What you are asked to do
Report each line of the records where "menu" occurs.

Records supplied

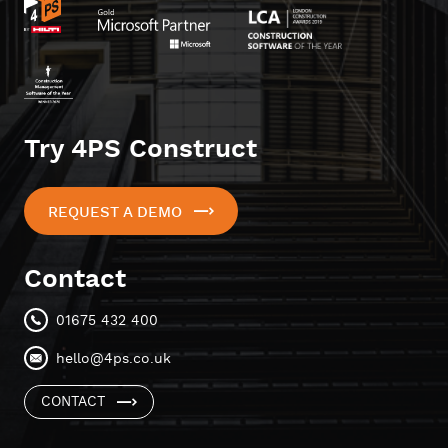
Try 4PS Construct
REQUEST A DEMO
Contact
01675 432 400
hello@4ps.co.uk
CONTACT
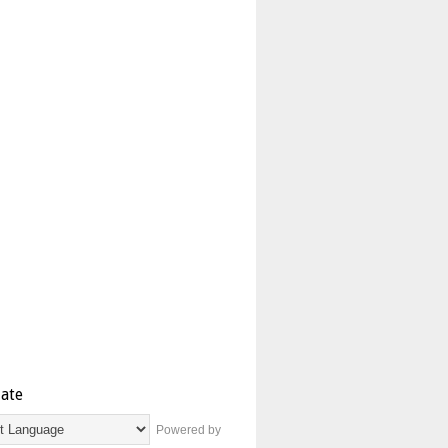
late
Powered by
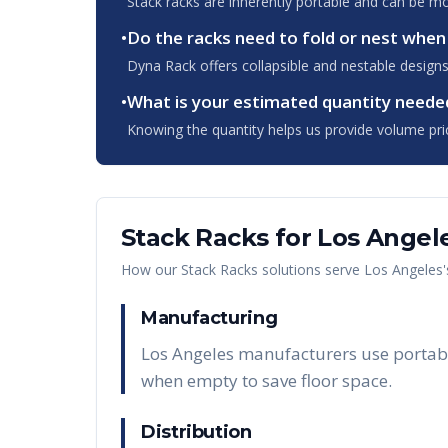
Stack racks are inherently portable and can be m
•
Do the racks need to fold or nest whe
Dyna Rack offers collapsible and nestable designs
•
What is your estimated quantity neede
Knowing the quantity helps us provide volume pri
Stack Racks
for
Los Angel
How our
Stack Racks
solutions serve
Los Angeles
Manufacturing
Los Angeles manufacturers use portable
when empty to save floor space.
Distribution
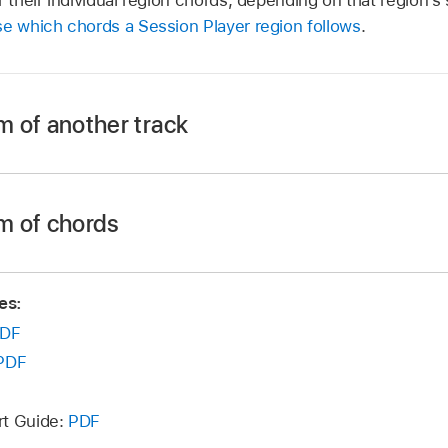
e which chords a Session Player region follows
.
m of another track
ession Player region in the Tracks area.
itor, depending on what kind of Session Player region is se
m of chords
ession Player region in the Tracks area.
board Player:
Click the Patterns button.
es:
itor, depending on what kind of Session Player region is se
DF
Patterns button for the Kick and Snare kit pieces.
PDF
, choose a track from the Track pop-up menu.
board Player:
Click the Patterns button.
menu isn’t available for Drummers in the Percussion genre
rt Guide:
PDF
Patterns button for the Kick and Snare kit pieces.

Answer space
, choose a track from the Track pop-up menu.
menu isn’t available for Drummers in the Percussion genre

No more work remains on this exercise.